Belangrijkste conclusies adoptieonderzoek commissie Joustra
Maandag kwam het kabinet met een reactie op het rapport van de commissie-Joustra, over het Nederlandse „interlandelijke” adoptiebeleid. De belangrijkste conclusies uit het rapport op een rijtje.
- In de periode 1957-2019 komen er in totaal meer dan 40.000 kinderen naar Nederland uit meer dan tachtig verschillende landen. De meeste kinderen komen uit China, Colombia, Zuid-Korea, Sri-Lanka en Indonesië. De commissie keek naar de periode van 1967 tot 1998 en onderzocht adopties uit vijf landen: Brazilië, Bangladesh, Colombia, Indonesië en Sri Lanka.
- In de periode van 1967 tot 1998 hebben zich in al deze landen „structureel ernstige misstanden” voorgedaan. De aard en omvang van de misstanden verschilden weliswaar in de tijd en tussen de landen, maar de commissie noemt ze een „vrijwel permanent en stelselmatig probleem”.
- Voorbeelden van misstanden variëren van het onzorgvuldig vastleggen van gegevens van kinderen, zoals de leeftijd, tot kinderhandel. Sommige ouders moesten hun kinderen tegen betaling of onder dwang afstaan. Geadopteerden werd het daarnaast moeilijk of zelfs onmogelijk gemaakt om hun identiteit te achterhalen. Dit kwam door gebrekkige documentatie.
- De belangrijkste oorzaak voor de problemen is het ontstaan van een internationale „adoptiemarkt”. De hoge bedragen die voor een adoptie werden betaald hadden een corrumperende werking, aldus het rapport.
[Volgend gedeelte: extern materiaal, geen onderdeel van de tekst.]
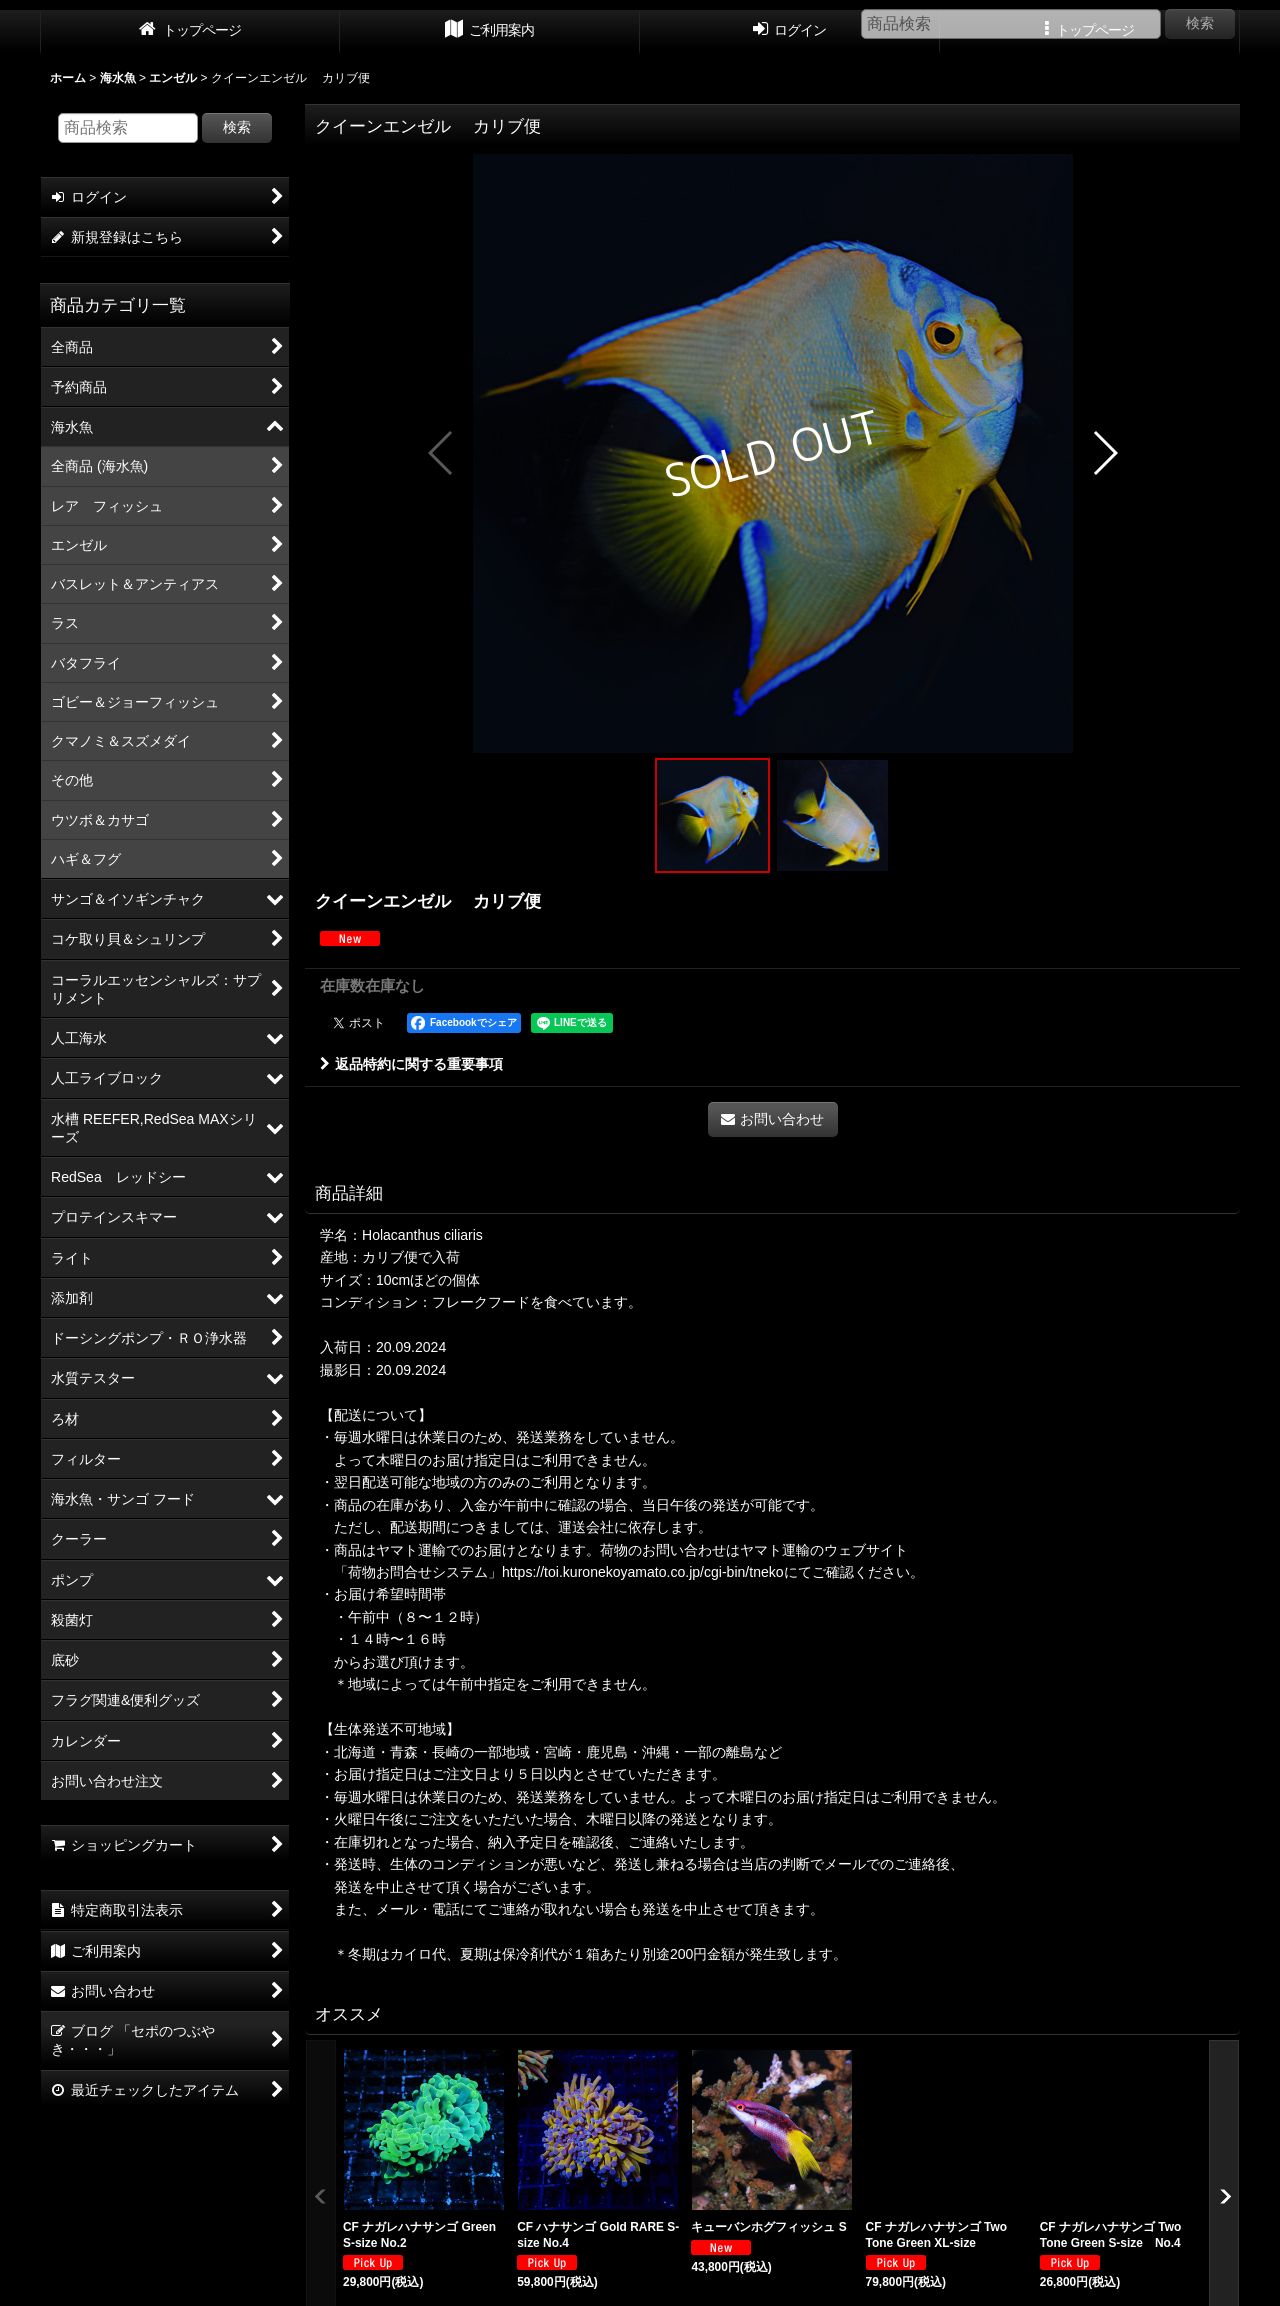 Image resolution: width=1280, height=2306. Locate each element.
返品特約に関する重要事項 (411, 1064)
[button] (441, 453)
Biologische ouders in de vijf onderzochte landen waren vaak arm, of stonden onder sociale druk vanwege een zwangerschap buiten het huwelijk. Hun kwetsbare situatie maakte de machtsverhouding met adoptieouders ongelijkwaardig.
- Zowel adoptiebemiddelaars als de overheid waren in grote mate verantwoordelijk voor het in stand houden van de scheve verhoudingen. De overheid had weinig kennis van adoptiepraktijken en vertrouwde op bemiddelaars. Als de overheid optrad, was dat alleen om de rechten van adoptieouders te beschermen. Bemiddelaars „zagen het als hun voornaamste taak te voorzien in de behoefte aan kinderen”, aldus het rapport. Daardoor keken ze vaak niet kritisch genoeg naar de adoptieprocedure.
- Hoewel het aantal adopties sterk is afgenomen, zijn de misstanden nog steeds actueel. De financiële prikkels zijn niet weggenomen uit het systeem. Daarbij is sprake van een „waterbedeffect”: adoptiekanalen verschuiven naar landen waar geen controle is op het aanbod, momenteel voornamelijk Afrikaanse landen.